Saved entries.

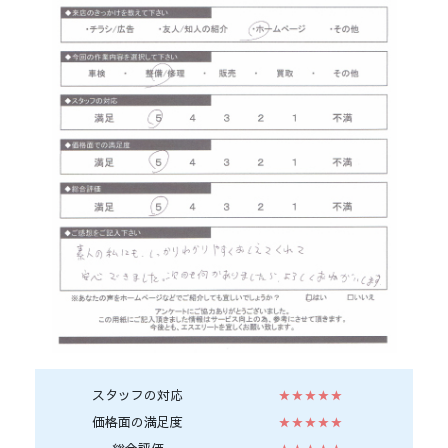
スタッフの対応
★★★★★
価格面の満足度
★★★★★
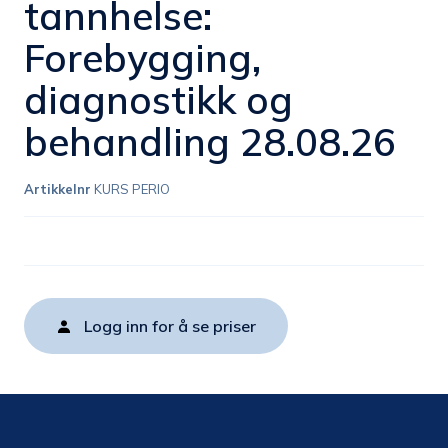
tannhelse:
Forebygging,
diagnostikk og
behandling 28.08.26
Artikkelnr
KURS PERIO
Logg inn for å se priser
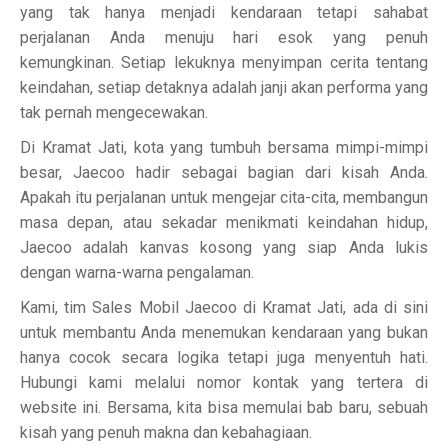
yang tak hanya menjadi kendaraan tetapi sahabat
perjalanan Anda menuju hari esok yang penuh
kemungkinan. Setiap lekuknya menyimpan cerita tentang
keindahan, setiap detaknya adalah janji akan performa yang
tak pernah mengecewakan.
Di Kramat Jati, kota yang tumbuh bersama mimpi-mimpi
besar, Jaecoo hadir sebagai bagian dari kisah Anda.
Apakah itu perjalanan untuk mengejar cita-cita, membangun
masa depan, atau sekadar menikmati keindahan hidup,
Jaecoo adalah kanvas kosong yang siap Anda lukis
dengan warna-warna pengalaman.
Kami, tim Sales Mobil Jaecoo di Kramat Jati, ada di sini
untuk membantu Anda menemukan kendaraan yang bukan
hanya cocok secara logika tetapi juga menyentuh hati.
Hubungi kami melalui nomor kontak yang tertera di
website ini. Bersama, kita bisa memulai bab baru, sebuah
kisah yang penuh makna dan kebahagiaan.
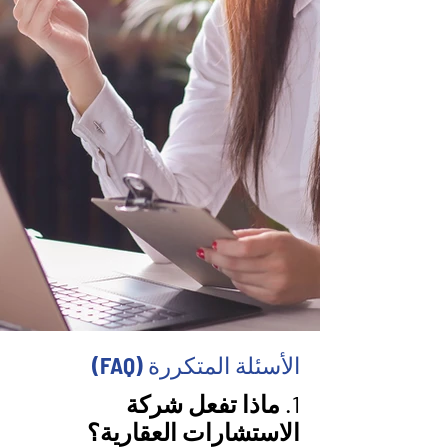
الأسئلة المتكررة (FAQ)
1. ماذا تفعل شركة
الاستشارات العقارية؟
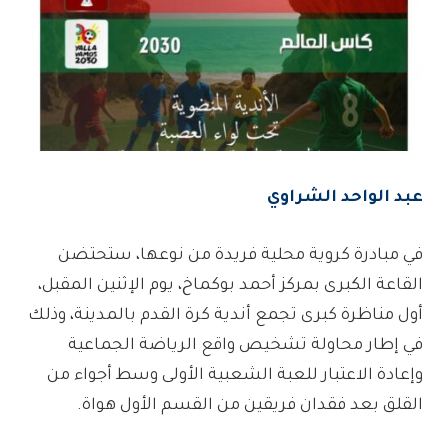
عبد الواحد الشراوي
في مبادرة كروية محلية فريدة من نوعها، ستحتضن
القاعة الكبرى بمركز أحمد بوكماخ، يوم الإثنين المقبل،
أول مناظرة كبرى تجمع أندية كرة القدم بالمدينة، وذلك
في إطار محاولة تشخيص واقع الرياضة الجماعية
وإعادة الاعتبار للعبة الشعبية الأولى وسط أجواء من
القلق بعد فقدان فريقين من القسم الأول هواة.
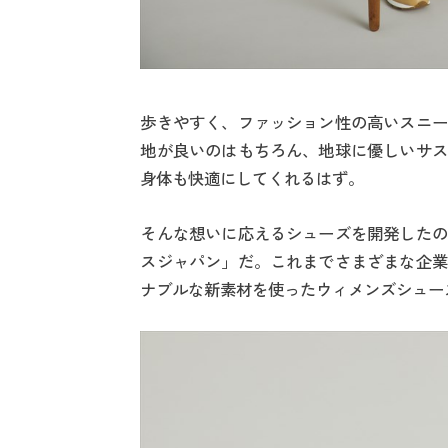
歩きやすく、ファッション性の高いスニー
地が良いのはもちろん、地球に優しいサス
身体も快適にしてくれるはず。
そんな想いに応えるシューズを開発したの
スジャパン」だ。これまでさまざまな企業
ナブルな新素材を使ったウィメンズシュー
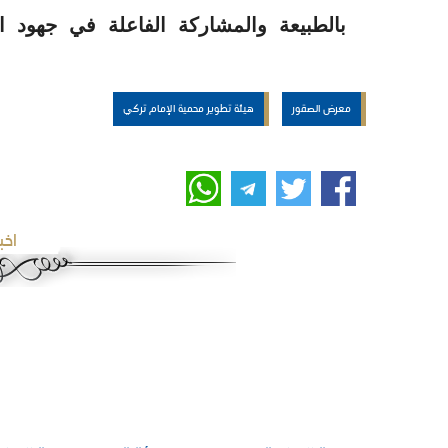
بالطبيعة والمشاركة الفاعلة في جهود ال
معرض الصقور
هيئة تطوير محمية الإمام تركي
اخب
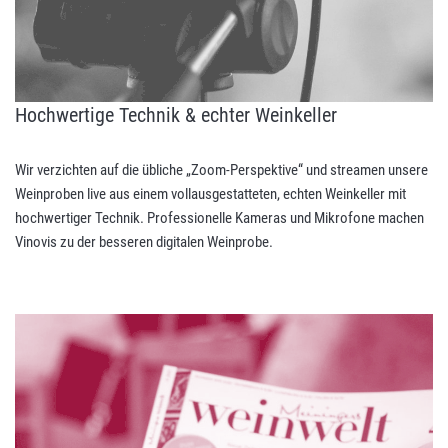
Hochwertige Technik & echter Weinkeller
Wir verzichten auf die übliche „Zoom-Perspektive“ und streamen unsere
Weinproben live aus einem vollausgestatteten, echten Weinkeller mit
hochwertiger Technik. Professionelle Kameras und Mikrofone machen
Vinovis zu der besseren digitalen Weinprobe.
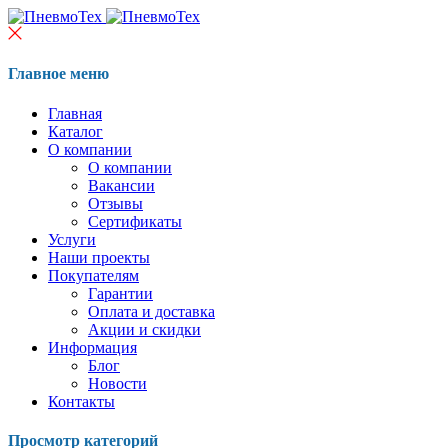
Главное меню
Главная
Каталог
О компании
О компании
Вакансии
Отзывы
Сертификаты
Услуги
Наши проекты
Покупателям
Гарантии
Оплата и доставка
Акции и скидки
Информация
Блог
Новости
Контакты
Просмотр категорий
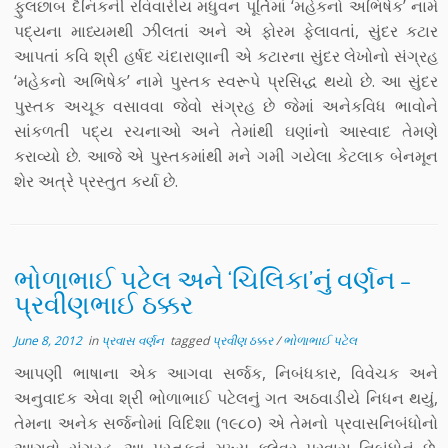
ફુલછાબ દૈનિકની રવિવારીય મધુવન પૂર્તિમાં ‘મહેકનો અભિષેક’ નામે
પદ્યના માધ્યમથી ઝીલતાં અને એ ફોરમ ફેલાવતાં, સુંદર કટાર
આપતાં કવિ શ્રી હર્ષદ ચંદારાણાની એ કટારના સુંદર લેખોનો સંગ્રહ
‘મહેકનો અભિષેક’ નામે પુસ્તક સ્વરૂપે પ્રસિદ્ધ થયો છે. આ સુંદર
પુસ્તક અચૂક વસાવવા જેવો સંગ્રહ છે જેમાં અનેકવિધ ભાવોને
સાંકળતી પદ્ય રચનાઓ અને તેમાંથી ઘણાંનો આસ્વાદ તેમણે
કરાવ્યો છે. આજે એ પુસ્તકમાંથી મને ગમી ગયેલા કેટલાક બેનમૂન
શેર અત્રે પ્રસ્તુત કર્યા છે.
ભોળાભાઈ પટેલ અને ‘ચિલિકા’નું વર્ણન –
પ્રવીણભાઈ ઠક્કર
June 8, 2012
in
પ્રવાસ વર્ણન
tagged
પ્રવીણ ઠક્કર
/
ભોળાભાઈ પટેલ
આપણી ભાષાના એક આગવા સર્જક, નિબંધકાર, વિવેચક અને
અનુવાદક એવા શ્રી ભોળાભાઈ પટેલનું ગત અઠવાડીયે નિધન થયું,
તેમના અનેક સર્જનોમાં વિદિશા (૧૯૮૦) એ તેમનો પ્રવાસનિબંધોનો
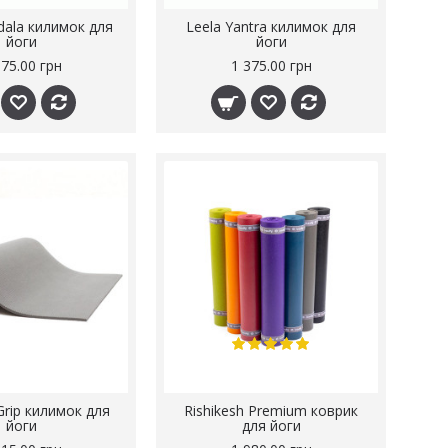
dala килимок для
Leela Yantra килимок для
йоги
йоги
375.00 грн
1 375.00 грн
Grip килимок для
Rishikesh Premium коврик
йоги
для йоги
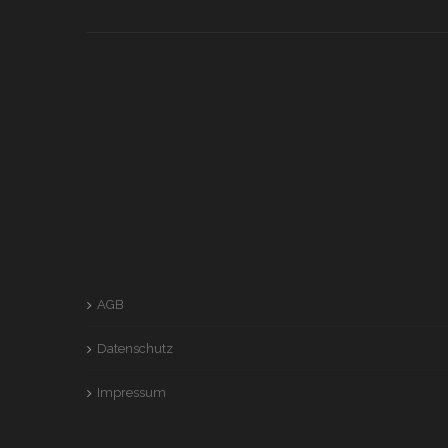
AGB
Datenschutz
Impressum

Work task. Retype the data in full. Images do not go in the copy.

Output of the exercise.
スタッフの対応
★★★★★
価格面の満足度
★★★★★
tannhelse:
Forebygging,
diagnostikk og
behandling 28.08.26
Artikkelnr
KURS PERIO
Logg inn for å se priser
yang tak hanya menjadi kendaraan tetapi sahabat
perjalanan Anda menuju hari esok yang penuh
kemungkinan. Setiap lekuknya menyimpan cerita tentang
keindahan, setiap detaknya adalah janji akan performa yang
tak pernah mengecewakan.
Di Kramat Jati, kota yang tumbuh bersama mimpi-mimpi
besar, Jaecoo hadir sebagai bagian dari kisah Anda.
Apakah itu perjalanan untuk mengejar cita-cita, membangun
masa depan, atau sekadar menikmati keindahan hidup,
Jaecoo adalah kanvas kosong yang siap Anda lukis
dengan warna-warna pengalaman.
Kami, tim Sales Mobil Jaecoo di Kramat Jati, ada di sini
untuk membantu Anda menemukan kendaraan yang bukan
hanya cocok secara logika tetapi juga menyentuh hati.
Hubungi kami melalui nomor kontak yang tertera di
website ini. Bersama, kita bisa memulai bab baru, sebuah
kisah yang penuh makna dan kebahagiaan.
الأسئلة المتكررة (FAQ)
1. ماذا تفعل شركة
الاستشارات العقارية؟
عبد الواحد الشراوي
في مبادرة كروية محلية فريدة من نوعها، ستحتضن
القاعة الكبرى بمركز أحمد بوكماخ، يوم الإثنين المقبل،
أول مناظرة كبرى تجمع أندية كرة القدم بالمدينة، وذلك
في إطار محاولة تشخيص واقع الرياضة الجماعية
وإعادة الاعتبار للعبة الشعبية الأولى وسط أجواء من
القلق بعد فقدان فريقين من القسم الأول هواة.
歩きやすく、ファッション性の高いスニー
地が良いのはもちろん、地球に優しいサス
身体も快適にしてくれるはず。
そんな想いに応えるシューズを開発したの
スジャパン」だ。これまでさまざまな企業
ナブルな新素材を使ったウィメンズシュー
بالطبيعة والمشاركة الفاعلة في جهود ال
معرض الصقور
هيئة تطوير محمية الإمام تركي
اخب
Hochwertige Technik & echter Weinkeller
Wir verzichten auf die übliche „Zoom-Perspektive“ und streamen unsere
Weinproben live aus einem vollausgestatteten, echten Weinkeller mit
hochwertiger Technik. Professionelle Kameras und Mikrofone machen
Vinovis zu der besseren digitalen Weinprobe.
Главное меню
Главная
Каталог
О компании
О компании
Вакансии
Отзывы
Сертификаты
Услуги
Наши проекты
Покупателям
Гарантии
Оплата и доставка
Акции и скидки
Информация
Блог
Новости
Контакты
Просмотр категорий
ફુલછાબ દૈનિકની રવિવારીય મધુવન પૂર્તિમાં ‘મહેકનો અભિષેક’ નામે
પદ્યના માધ્યમથી ઝીલતાં અને એ ફોરમ ફેલાવતાં, સુંદર કટાર
આપતાં કવિ શ્રી હર્ષદ ચંદારાણાની એ કટારના સુંદર લેખોનો સંગ્રહ
‘મહેકનો અભિષેક’ નામે પુસ્તક સ્વરૂપે પ્રસિદ્ધ થયો છે. આ સુંદર
પુસ્તક અચૂક વસાવવા જેવો સંગ્રહ છે જેમાં અનેકવિધ ભાવોને
સાંકળતી પદ્ય રચનાઓ અને તેમાંથી ઘણાંનો આસ્વાદ તેમણે
કરાવ્યો છે. આજે એ પુસ્તકમાંથી મને ગમી ગયેલા કેટલાક બેનમૂન
શેર અત્રે પ્રસ્તુત કર્યા છે.
ભોળાભાઈ પટેલ અને ‘ચિલિકા’નું વર્ણન –
પ્રવીણભાઈ ઠક્કર
June 8, 2012
in
પ્રવાસ વર્ણન
tagged
પ્રવીણ ઠક્કર
/
ભોળાભાઈ પટેલ
આપણી ભાષાના એક આગવા સર્જક, નિબંધકાર, વિવેચક અને
અનુવાદક એવા શ્રી ભોળાભાઈ પટેલનું ગત અઠવાડીયે નિધન થયું,
તેમના અનેક સર્જનોમાં વિદિશા (૧૯૮૦) એ તેમનો પ્રવાસનિબંધોનો
dala килимок для
Leela Yantra килимок для
йоги
йоги
375.00 грн
1 375.00 грн
Grip килимок для
Rishikesh Premium коврик
йоги
для йоги
AGB
Datenschutz
Impressum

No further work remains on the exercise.